Think about the most successful people you know. What's one thing they have in common? Probably this: They've built a network of contacts that provides support, information and business referrals. They have mastered the art and science of networking, and business flows to them almost as a matter of course.
It took those successful networkers years of hard work to build their networks. But many people don't understand networking basics.
Misconceptions about networking are widespread, even among business professionals. Before you can commit yourself to the task of building a healthy network, you probably need to overcome at least one of these three major networking misconceptions.
1. "I can't network if I'm not an outgoing person."
Go ahead and breathe a sigh of relief -- you don't have to become "Mr. Public Speaker" to be a successful networker. Most people naturally develop a certain level of comfort in dealing with customers, vendors, and others in their day-to-day transactions.

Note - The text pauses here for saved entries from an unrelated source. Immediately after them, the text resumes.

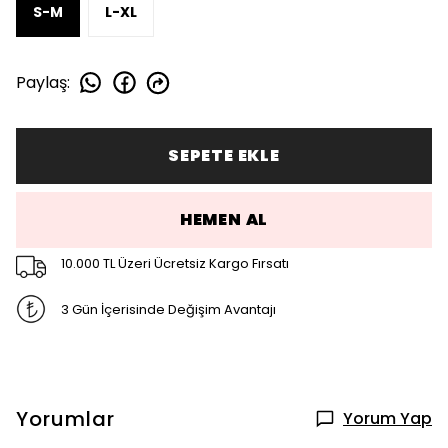
S-M
L-XL
Paylaş
:
SEPETE EKLE
HEMEN AL
10.000 TL Üzeri Ücretsiz Kargo Fırsatı
3 Gün İçerisinde Değişim Avantajı
Yorumlar
Yorum Yap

There are many techniques that can make the process a whole lot easier -- especially for those who consider themselves a bit introverted. For example, volunteering to be an ambassador or visitor host for a local business networking event can be a great way to get involved without feeling out of place.
When you have guests at your house or office, what do you do? You engage them; make them feel comfortable; you offer them something to drink. What you don't do is stand by yourself sulking about how you hate meeting new people. By serving as a visitor host at your local chamber event, you effectively become the host of the party. Try it, you'll find it much easier to meet and talk to new people.

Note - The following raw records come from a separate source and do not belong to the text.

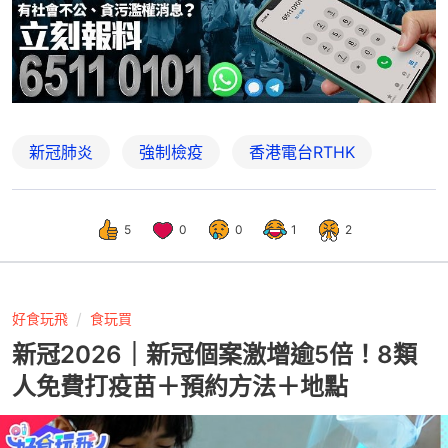
新冠肺炎
強制檢疫
香港電台RTHK
5
0
0
1
2
好食玩飛
食玩買
新冠2026｜新冠個案激增逾5倍！8類
人免費打疫苗＋預約方法＋地點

2. "Person-to-person referral business is old-fashioned."
Yes, networking has been around a long time. It used to be the way that most businesses operated. In a small community everybody knows everybody, people do business with the people they trust, and they recommend these businesses to their friends.
Today, most people do business on a larger scale, over a broader customer base and geographic area. The personal connections of the old-style community, and the trust that went with them, is mostly gone. That's why a system for generating referrals among a group of professionals who trust one another is so important, and it's why referral networking is not only the way of the past but the wave of the future. It's a cost-effective strategy with a long-term payoff. It's where business marketing is going, and it's where you need to go if you're going to stay in the game. As the great Wayne Gretzky's father said, "skate to where the puck is going, not to where it has been."
3. "Networking is not a hard science. Its return on investment can't be measured."
I once suggested to the dean of a large university that the business curriculum should include courses in networking. His response, "My professors would never teach that material here. It's all soft science."
I shouldn't have been surprised. I've run into this attitude many times. We give people bachelor's degrees in business, but we teach them little to nothing about the one subject that virtually every entrepreneur says is critical -- networking and social capital. Why don't business schools teach this subject? I think it's because most are made up of professors who've never owned a business. Almost everything they know about running a business they learned from books and consulting.
Can you imagine a law course taught by someone who's not an attorney, or an accounting course taught by anyone with no direct accounting experience? Yet we put business professors in colleges with little or no firsthand experience in the field. It's no wonder that a subject so critically important to business people would be so completely missed by business schools.
The science of networking is finally being codified and structured. Business schools around the world need to wake up and start teaching this curriculum. Schools with vision, foresight, and the ability to act swiftly (the way business professors say businesses should act) will be positioning themselves as leaders in education by truly understanding and responding to the needs of today's businesses.
At the end of our conversation, I asked the dean, "How are courses on leadership any less a soft science than networking?" He didn't have an answer.
Successful entrepreneurs understand the importance of a strong network, and are willing to put in the time it takes to develop fruitful connections. If any of these misconceptions are holding you back, it's time to correct it with the tips provided -- and watch your business grow.